September 2, 2015
Bersih 4.0 Mattered
by Terence Netto
…[T]here’s a premium now on persuasion. Threats or coercion don’t work to convince people to do or not to do a thing. Absent persuasive reasons, you can’t make headway. You lose out, you have to retreat in embarrassment at your lack of persuasive power.–Netto
COMMENT After the gathering comes the reckoning.Now that the Bersih 4 gathering is over, the debate has begun on whether it all mattered.
It has in one respect: there’s a premium now on persuasion. Threats or coercion don’t work to convince people to do or not to do a thing. Absent persuasive reasons, you can’t make headway. You lose out, you have to retreat in embarrassment at your lack of persuasive power.
Take the ban issued on the eve of the gathering on the wearing of yellow Bersih 4 T-shirts and also the announcement that the protest was illegal.
Both the T-shirt ban and the march’s proscription had to slink away in embarrassment because of their lack of persuasive power.It must have been that even their enforcers were too abashed at the bans’ lack of cogency to want to impose them.
In Bersih 4’s immediate aftermath, the bans’ chief proponent, Home Minister Zahid Hamidi, is seen to appeal to journalists to help the BN persuade non-Malay voters in Selangor to vote for the BN.
That’s quite a turn from not so long ago when he was more likely to lament the “spin” he alleged some journalists working for web news portals constantly subjected whatever it was he said.
Bersih 2.0, the protest gathering’s organisers, has shored up the paradigm shift to persuasion by appealing to the rakyat who turned up for the march not to sit on their laurels now that they have made emphatic the point about the legitimacy of the people’s right to assemble.
Bersih 2.0 urged voters to persuade their MPs to vote for a no-confidence motion against the government of Najib Abdul Razak at Parliament’s sitting next month.
No doubt, voters, especially the marchers who came out on the first day to show their support for Bersih’s goals, will be encouraged to resort to that persuasion simply from discovery that the largely non-Malay turnout on the first day had spurred diversity in the second day’s turnout.
Good demonstration of persuasion
Talk about persuasion, there was a good demonstration of its power in the second day’s racially diverse turnout in comparison to the first day’s.
Possibly, nobody gave the persuasive force of a huge demo a bigger assist than former Prime Minister Mahathir Mohamed who appeared for six minutes on the first day and for an hour on the second.
His detractors argued that it was only tepid support he lent the gathering in a fleeting presence on the first day. As if to prove them wrong, Mahathir appeared for an hour on the second day.
Would he have done that if the crowds had not been bigger and racially diverse on the second day? Score another point for the power of legitimate suasion.

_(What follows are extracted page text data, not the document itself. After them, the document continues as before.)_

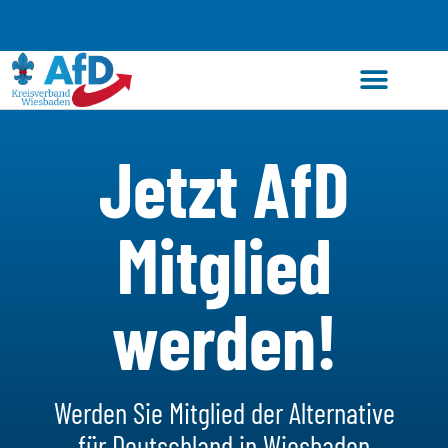
Zum
Inhalt
springen
Jetzt AfD
Mitglied
werden!
Werden Sie Mitglied der Alternative
für Deutschland in Wiesbaden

For persuasion to work, listeners must be sensitised to nuances into the actions and arguments deployed in the public square.In response to criticism that he had crossed over to the opposition, Mahathir argued that his two appearances at the Bersih protest were not in support of the NGO’s goals but that he was backing the people’s desire to see Prime Minister Najib Abdul Razak ousted by a vote of no-confidence.
He was careful to make the distinction between support for Bersih’s primary goal of electoral reform and its incidental one of removal of Najib from office.
The Bersih marchers are not going to quibble over these nuances; they were just glad to receive the backing of someone who hitherto had been an arch-foe of street demos.
Mahathir was compelled to make further distinctions, those between his anti-street demo stance of before and his current support for them.
He said his opposition of before was premised on the availability of channels for the expression of the people’s grievances against the system.He argued that such channels under Najib have been closed up and resort to street demos was the only available option.
Hence he, having for long chafed at the bit and found no recourse, could not help but make common cause with the street protesters of Bersih 4.
The thing about all this reasoning by Mahathir is that he makes them and in making them is constrained to make nuanced distinctions.This will compel aficionados of the Najib administration to do the same.
Already they are out to nab what they term as the ‘masterminds’ of the Bersih 4 gathering. They like to infer that there were ‘masterminds’ when all along the people behind the quest for electoral reform and for clean governance have openly displayed their bona fides.
Creating red herrings and chasing after ghosts are the weaknesses of those without persuasive cause and reasons.Bersih 4 has made the curtailment of their tenures easier by reason of their apparent lack of cogency.
Those against the no-confidence motion must ready their case; the other side has offered theirs backed by persuasive reasons.